Search code examples
amazon-web-servicesamazon-kinesisamazon-kinesis-firehoseamazon-sagemaker

AWS SageMaker Random Cut Forest or Kinesis Data Analytics Random Cut Forest?


I need to put together an architecture that can detect anomalies in logs created by a web application.

The Random Cut Forest algorithm constantly pops up in my research, where it is used in two scenarios: SageMaker and Kinesis Data Analytics.

Which of these two services should I use in my architecture?


Solution

  • At the core, the mathematical methodology between the two is nearly identical, but there are some differences in how they are implemented within Kinesis and SageMaker that should help drive your decision.

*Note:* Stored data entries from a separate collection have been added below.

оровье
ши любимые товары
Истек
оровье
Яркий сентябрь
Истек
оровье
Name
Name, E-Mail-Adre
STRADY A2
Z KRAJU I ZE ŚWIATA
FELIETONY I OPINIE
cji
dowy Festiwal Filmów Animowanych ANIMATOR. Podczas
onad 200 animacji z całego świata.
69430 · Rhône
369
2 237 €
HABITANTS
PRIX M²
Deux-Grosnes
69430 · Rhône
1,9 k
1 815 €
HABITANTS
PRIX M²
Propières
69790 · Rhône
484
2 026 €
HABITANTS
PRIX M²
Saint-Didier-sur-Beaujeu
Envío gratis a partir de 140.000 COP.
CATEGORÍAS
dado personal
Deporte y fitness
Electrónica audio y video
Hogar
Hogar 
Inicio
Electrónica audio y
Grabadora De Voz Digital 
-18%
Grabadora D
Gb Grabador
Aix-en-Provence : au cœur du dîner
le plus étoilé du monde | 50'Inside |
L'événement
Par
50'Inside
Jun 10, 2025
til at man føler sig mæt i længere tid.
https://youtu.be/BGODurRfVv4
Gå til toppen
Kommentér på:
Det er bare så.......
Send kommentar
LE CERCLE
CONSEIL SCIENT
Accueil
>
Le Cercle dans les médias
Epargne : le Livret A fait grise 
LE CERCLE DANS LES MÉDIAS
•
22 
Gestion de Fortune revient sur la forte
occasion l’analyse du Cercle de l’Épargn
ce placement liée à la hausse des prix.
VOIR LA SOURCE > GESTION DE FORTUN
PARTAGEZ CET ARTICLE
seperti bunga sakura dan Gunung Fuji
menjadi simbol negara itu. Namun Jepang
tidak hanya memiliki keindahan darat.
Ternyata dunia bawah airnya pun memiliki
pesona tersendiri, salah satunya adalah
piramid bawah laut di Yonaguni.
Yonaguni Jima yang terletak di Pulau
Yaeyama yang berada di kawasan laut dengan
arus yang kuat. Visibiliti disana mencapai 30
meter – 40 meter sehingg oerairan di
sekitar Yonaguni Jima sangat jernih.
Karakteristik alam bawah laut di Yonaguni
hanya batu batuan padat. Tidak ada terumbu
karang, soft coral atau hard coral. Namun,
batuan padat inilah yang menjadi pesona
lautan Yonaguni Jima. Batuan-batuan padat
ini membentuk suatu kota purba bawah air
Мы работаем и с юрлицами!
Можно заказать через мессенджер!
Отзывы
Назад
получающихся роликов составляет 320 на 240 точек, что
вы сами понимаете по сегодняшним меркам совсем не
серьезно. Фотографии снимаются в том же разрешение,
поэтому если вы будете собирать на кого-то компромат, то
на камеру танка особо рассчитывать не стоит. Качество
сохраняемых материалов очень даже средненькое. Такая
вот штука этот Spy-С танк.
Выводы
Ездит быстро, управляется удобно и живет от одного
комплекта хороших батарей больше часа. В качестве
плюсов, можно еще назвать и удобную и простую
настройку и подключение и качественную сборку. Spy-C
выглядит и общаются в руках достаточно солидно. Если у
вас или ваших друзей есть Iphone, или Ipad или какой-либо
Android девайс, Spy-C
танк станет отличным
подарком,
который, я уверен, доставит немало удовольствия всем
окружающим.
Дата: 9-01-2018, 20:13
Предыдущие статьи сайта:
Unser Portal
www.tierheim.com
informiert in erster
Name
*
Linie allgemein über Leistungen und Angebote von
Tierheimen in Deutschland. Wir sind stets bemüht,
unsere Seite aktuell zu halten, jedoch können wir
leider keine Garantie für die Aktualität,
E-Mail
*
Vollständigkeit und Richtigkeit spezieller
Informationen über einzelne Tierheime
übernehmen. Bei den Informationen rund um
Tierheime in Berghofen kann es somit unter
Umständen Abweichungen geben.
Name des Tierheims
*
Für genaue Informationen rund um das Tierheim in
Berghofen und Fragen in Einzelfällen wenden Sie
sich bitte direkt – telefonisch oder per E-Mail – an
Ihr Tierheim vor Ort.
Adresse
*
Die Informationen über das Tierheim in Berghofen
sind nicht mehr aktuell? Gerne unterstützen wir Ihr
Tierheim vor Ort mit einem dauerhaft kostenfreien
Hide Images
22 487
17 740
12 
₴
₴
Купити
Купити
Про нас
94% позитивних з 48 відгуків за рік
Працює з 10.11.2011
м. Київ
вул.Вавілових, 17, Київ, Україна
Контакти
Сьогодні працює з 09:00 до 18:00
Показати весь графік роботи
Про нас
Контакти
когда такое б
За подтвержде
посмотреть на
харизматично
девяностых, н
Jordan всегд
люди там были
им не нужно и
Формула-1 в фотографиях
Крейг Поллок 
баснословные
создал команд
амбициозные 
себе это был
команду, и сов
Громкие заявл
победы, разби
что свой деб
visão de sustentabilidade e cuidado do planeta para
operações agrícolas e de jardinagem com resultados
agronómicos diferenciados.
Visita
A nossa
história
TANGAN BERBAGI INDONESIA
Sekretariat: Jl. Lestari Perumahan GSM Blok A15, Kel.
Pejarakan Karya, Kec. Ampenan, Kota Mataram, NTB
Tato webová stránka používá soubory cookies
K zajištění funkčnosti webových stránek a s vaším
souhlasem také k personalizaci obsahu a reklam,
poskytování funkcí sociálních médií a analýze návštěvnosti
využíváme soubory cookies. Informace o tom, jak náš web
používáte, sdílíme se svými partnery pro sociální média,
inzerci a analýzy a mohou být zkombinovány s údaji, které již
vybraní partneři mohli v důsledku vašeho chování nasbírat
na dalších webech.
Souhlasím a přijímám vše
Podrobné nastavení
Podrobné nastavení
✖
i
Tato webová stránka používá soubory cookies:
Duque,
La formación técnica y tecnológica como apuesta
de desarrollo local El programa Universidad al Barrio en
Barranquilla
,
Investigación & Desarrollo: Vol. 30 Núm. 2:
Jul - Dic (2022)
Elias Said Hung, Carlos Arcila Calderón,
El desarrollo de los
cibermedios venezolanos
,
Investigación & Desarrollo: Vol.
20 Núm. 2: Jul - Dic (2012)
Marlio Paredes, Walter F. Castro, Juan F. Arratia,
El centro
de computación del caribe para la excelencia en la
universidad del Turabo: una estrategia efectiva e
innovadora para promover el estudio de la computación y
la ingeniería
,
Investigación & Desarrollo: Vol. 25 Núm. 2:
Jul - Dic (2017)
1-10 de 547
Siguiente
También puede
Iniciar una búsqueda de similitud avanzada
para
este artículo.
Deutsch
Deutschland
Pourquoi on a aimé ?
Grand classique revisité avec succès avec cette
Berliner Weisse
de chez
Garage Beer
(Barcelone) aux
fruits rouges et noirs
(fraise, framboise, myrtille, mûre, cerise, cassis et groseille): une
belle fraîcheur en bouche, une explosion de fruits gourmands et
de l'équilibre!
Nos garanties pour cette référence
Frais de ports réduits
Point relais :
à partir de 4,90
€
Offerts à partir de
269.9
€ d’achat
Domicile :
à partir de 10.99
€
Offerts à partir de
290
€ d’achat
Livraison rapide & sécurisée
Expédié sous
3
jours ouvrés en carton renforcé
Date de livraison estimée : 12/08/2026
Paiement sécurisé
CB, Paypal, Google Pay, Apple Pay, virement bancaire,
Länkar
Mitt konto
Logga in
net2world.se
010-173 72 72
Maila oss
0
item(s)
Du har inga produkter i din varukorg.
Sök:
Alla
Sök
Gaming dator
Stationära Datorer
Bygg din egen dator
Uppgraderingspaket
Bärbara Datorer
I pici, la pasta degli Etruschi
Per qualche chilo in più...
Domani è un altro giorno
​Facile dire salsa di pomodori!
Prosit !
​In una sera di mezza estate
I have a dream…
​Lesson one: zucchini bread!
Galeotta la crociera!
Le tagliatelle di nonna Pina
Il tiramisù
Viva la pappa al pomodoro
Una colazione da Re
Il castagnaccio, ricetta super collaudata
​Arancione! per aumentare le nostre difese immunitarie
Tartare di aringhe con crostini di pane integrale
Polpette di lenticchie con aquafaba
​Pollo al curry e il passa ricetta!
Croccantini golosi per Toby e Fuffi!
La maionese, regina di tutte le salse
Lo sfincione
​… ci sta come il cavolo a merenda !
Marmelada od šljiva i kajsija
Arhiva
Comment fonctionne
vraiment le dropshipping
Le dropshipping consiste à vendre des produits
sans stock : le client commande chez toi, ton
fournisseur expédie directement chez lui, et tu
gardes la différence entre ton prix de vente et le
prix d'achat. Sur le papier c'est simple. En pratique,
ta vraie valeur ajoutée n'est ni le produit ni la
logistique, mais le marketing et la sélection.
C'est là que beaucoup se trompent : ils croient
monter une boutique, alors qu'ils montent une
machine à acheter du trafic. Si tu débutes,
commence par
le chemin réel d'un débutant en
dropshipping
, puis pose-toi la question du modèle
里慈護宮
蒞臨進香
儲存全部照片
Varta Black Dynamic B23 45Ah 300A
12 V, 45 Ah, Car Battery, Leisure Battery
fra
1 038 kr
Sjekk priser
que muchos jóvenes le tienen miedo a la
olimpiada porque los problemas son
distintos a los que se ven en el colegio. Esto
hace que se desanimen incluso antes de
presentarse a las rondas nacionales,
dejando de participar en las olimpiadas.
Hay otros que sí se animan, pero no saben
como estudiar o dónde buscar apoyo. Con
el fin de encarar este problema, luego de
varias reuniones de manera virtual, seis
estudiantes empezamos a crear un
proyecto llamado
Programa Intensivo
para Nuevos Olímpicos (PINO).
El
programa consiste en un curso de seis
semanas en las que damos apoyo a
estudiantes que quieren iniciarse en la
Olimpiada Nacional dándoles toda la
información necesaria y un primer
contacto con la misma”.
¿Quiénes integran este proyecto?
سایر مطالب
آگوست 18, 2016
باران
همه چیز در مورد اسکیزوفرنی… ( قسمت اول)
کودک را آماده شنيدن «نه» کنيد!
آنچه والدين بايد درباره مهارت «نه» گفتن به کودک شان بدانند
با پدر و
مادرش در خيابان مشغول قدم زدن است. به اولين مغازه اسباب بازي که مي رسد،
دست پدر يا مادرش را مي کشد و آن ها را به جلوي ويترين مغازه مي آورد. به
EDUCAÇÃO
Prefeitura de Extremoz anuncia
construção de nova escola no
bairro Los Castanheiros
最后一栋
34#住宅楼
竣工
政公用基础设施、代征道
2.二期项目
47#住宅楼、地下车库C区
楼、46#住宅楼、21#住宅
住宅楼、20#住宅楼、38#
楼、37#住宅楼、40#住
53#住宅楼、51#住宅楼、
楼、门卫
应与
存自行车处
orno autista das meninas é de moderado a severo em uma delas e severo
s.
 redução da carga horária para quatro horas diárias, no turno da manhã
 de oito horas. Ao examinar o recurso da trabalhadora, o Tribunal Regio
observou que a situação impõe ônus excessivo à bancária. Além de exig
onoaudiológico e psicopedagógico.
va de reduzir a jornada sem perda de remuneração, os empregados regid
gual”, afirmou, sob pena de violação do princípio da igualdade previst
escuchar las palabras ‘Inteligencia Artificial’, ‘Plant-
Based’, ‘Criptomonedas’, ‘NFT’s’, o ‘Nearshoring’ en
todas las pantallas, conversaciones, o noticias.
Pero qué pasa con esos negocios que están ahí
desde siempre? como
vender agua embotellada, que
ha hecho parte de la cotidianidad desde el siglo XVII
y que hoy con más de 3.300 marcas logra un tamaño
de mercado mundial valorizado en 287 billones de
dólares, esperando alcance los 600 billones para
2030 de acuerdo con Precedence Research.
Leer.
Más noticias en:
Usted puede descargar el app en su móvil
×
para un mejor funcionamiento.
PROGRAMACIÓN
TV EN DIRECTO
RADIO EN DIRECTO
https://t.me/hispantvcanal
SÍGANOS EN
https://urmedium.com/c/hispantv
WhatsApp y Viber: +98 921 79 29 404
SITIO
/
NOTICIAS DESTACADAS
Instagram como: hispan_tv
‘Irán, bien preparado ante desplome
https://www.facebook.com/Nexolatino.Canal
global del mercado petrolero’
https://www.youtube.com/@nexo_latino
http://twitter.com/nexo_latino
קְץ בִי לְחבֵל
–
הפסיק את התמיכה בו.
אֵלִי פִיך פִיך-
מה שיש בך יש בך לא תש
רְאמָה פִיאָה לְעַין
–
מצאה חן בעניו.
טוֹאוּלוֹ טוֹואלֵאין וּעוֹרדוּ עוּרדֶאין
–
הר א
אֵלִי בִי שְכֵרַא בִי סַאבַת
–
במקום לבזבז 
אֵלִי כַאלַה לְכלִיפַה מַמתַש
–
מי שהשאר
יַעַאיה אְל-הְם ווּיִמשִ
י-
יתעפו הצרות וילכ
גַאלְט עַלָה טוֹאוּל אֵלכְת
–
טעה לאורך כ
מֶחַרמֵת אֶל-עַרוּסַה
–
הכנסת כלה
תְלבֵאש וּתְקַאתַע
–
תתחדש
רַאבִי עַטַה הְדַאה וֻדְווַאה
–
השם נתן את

    Kinesis RandomCutForest:

    • Streaming version of the algorithm which is great for near-real-time updates to the model.
    • Supports time decay of older records, shingling of the input data, and if you are using multiple dimensions, anomaly attribution that helps you understand the effect of each of the dimensions.
    • So, in case your logs are being stored in CloudWatch, by using subscription filters (and Lambda if needed) you can get them preprocessed and sent to Kinesis with little effort.

    SageMaker RandomCutForest:

    • Batch version of the algorithm, great for large datasets (typically stored in S3) or where there's no need to update the model frequently.
    • Similar to Kinesis, supports near-real-time scoring of incoming data points via inference endpoint, but new data points do not change the underlying model.
    • Supports hyper parameter optimization, which identifies the best set of parameters for your model (such as number of samples, number of trees etc.)
    • Scaling up instances for both training and scoring is straightforward, and the available SageMaker Notebooks can help you preprocess and prepare your data for training.
    • So, if your dataset is large and you don't have a need for dynamic updates to your model, SageMaker solution should be preferred solution for you.

    Hope this answers your question.